Improving application availability with Amazon RDS Proxy

One of the benefits of Amazon RDS Proxy is that it can improve application recovery time after database failovers. While RDS Proxy supports both MySQL as well as PostgreSQL engines, in this post, we will use a MySQL test workload to demonstrate how RDS Proxy reduces client recovery time after failover by up to 79% for Amazon Aurora MySQL and by up to 32% for Amazon RDS for MySQL. This post also explains how RDS Proxy insulates clients from reader-writer transition issues and overcomes sub-optimal client configurations. We discuss RDS Proxy benefits for planned and unplanned failovers via active connection monitoring and for client connection pools thanks to retaining idle connections through failovers. Finally, this post offers some best practices for client configurations.

Background

RDS Proxy can front your Amazon RDS for MySQL/PostgreSQL and Aurora MySQL/PostgreSQL databases. It allows you to manage an application’s access to the database and provides connection pooling, multiplexing, and graceful failover. It helps you to scale beyond database connection limits and manage bursts of connections and requests from applications. This post focuses on the failover benefits of RDS Proxy.

Failover occurs when the primary database instance becomes inaccessible and another instance takes over as the new primary. This disrupts client connections. Failovers can be planned, when they are induced by administrative actions such as a rolling upgrade, or unplanned, when they occur due to failures. In both cases, you want to reduce downtime to minimize client disruption.

Amazon RDS has multiple high availability options, and RDS Proxy provides failover recovery benefits for each option. The Amazon RDS Multi-AZ option is a primary and standby configuration with synchronous replication. Aurora offers replicas as availability options – up to 15 asynchronous replicas. All Aurora replicas are available for read-only access. You can elect and promote any replica as a new primary for the cluster in the event of failover without any data loss.

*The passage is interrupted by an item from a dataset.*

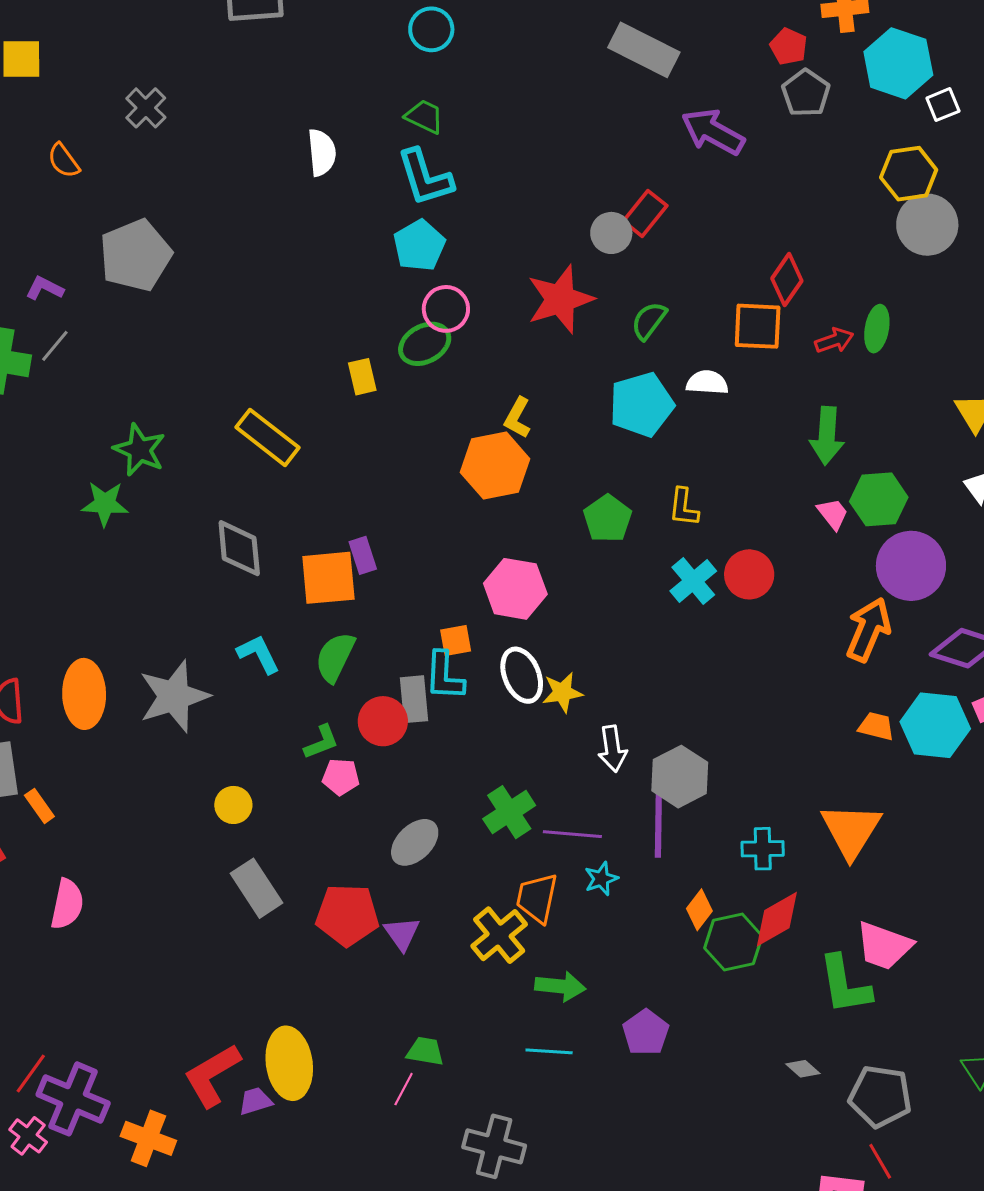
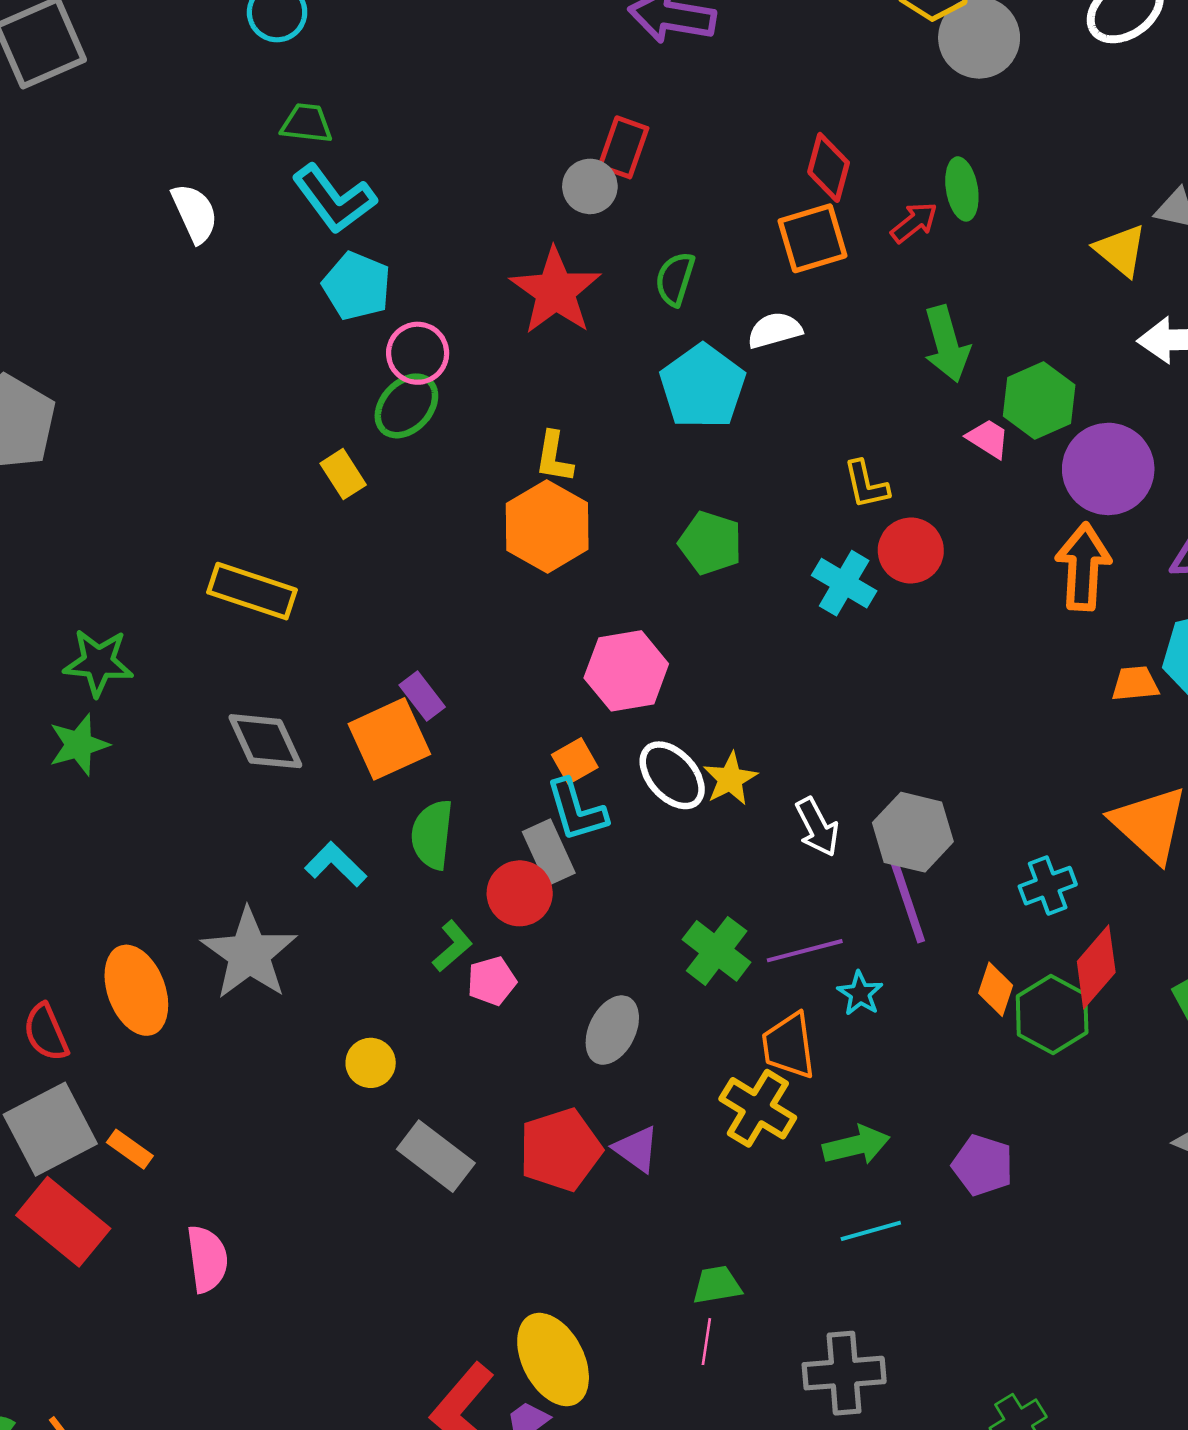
yellow L-shape: (684, 507) -> (866, 485), moved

With all of these options, when a failover occurs, the client has to detect the connection failure, discover a new primary, and reconnect to it as quickly as possible. With RDS Proxy, the applications can avoid the complexity associated with failovers and experience faster recovery (in as few as 3 seconds). With Aurora, where failovers are faster, DNS propagation delay is the largest contributor to your overall failover time. RDS Proxy actively monitors database instances and automatically connects clients to the right target. It also maintains idle client connections through database failover without dropping them. Idle connections in this context are connections that don’t have outstanding requests.

Aurora failovers

The findings of an internal test executed 100 times comparing failover times between a direct connection to an Aurora cluster and a connection to the Aurora cluster via RDS Proxy reveal a significant improvement.

The following table summarizes these findings in milliseconds.

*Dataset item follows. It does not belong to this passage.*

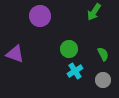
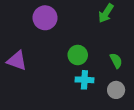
cyan cross: (75, 71) -> (84, 80), turned 35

Test	Min	Max	Avg	Proxy Advantage
RDS Proxy with Aurora	1,667	15,511	3,138	87%
Direct to Aurora with MariaDB driver	9,720	31,491	24,037	87%

The average failover time with the RDS Proxy was 3.1 seconds, as opposed to 24 seconds when connecting directly to the database with a MariaDB driver. This is an 87% improvement.

A 3-second failover disruption is impressive for a relational database, even for a basic benchmark. This is a result of several Aurora innovations. But what’s also evident is that even the recommended MariaDB Aurora driver, which includes optimizations to reduce failover times, isn’t sufficient to experience all the benefits of Aurora. You need RDS Proxy to take full advantage of fast Aurora MySQL failovers because your current bottleneck may well be your client driver’s ability to recover as fast as the database.

DNS time to live

You can tune the client drivers many different ways. For example, the MariaDB ConnectorJ driver has nearly 100 configuration settings to play with. There are more configuration options in the OS, JVM, and connection pool frameworks. This post covers the most important ones, starting with DNS client cache configuration.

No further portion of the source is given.